There are also ways to roll on urethane coating, which ends up looking cool but there are plenty of issues with it. Among them, the prep work is tricky but important, the urethane is expensive, and on a really hot day it can even stick to itself if you roll the boat up. Not fun.
To answer your first question, with many brands of boats built from more stretchy fabric, you would want to lay the actual chafers down with the raft deflated for sure. An Achilles, for example. But this AIRE material has so little stretch it is better to do it fully inflated, to at least a solid 3 p.s.i. in the tubes - maybe even a bit more.

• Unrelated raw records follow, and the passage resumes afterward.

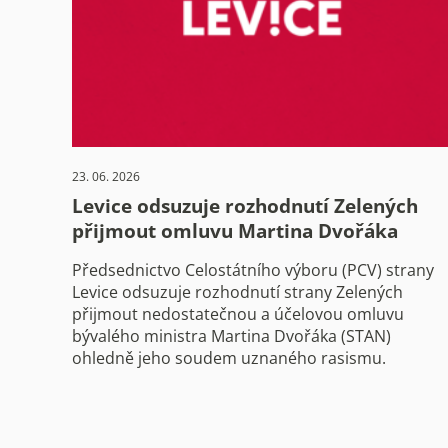
23. 06. 2026
Levice odsuzuje rozhodnutí Zelených
přijmout omluvu Martina Dvořáka
Předsednictvo Celostátního výboru (PCV) strany
Levice odsuzuje rozhodnutí strany Zelených
přijmout nedostatečnou a účelovou omluvu
bývalého ministra Martina Dvořáka (STAN)
ohledně jeho soudem uznaného rasismu.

The best thing to do is get MEK (not the new fake MEK-substitute), wash one side of the wear patches and area on the boat where it will go, then put the lid back on but keep the MEK can handy. Always use cotton rags, never anything made of nylon - it will melt. Then lay the chafers down & trace the outlines with a pencil. Use masking tape or whatever tape you can find that will stick well, and mask of the outline. Leave an 1/8" or so all the way around.
Get some 2" or 2-1/2" wide throw-away grade brushes, cut the bristles to 1", and put on a thin coat on both chafers and both areas on the tube tops. Let it dry a minimum of 45 minutes, but up to overnight is probably okay. We usually go an hour to 90 minutes. The reason for cutting the brush bristles is that it allows you to spread the glue thin more easily, and larger sizes like 2" let you work way faster than a 1" brush would.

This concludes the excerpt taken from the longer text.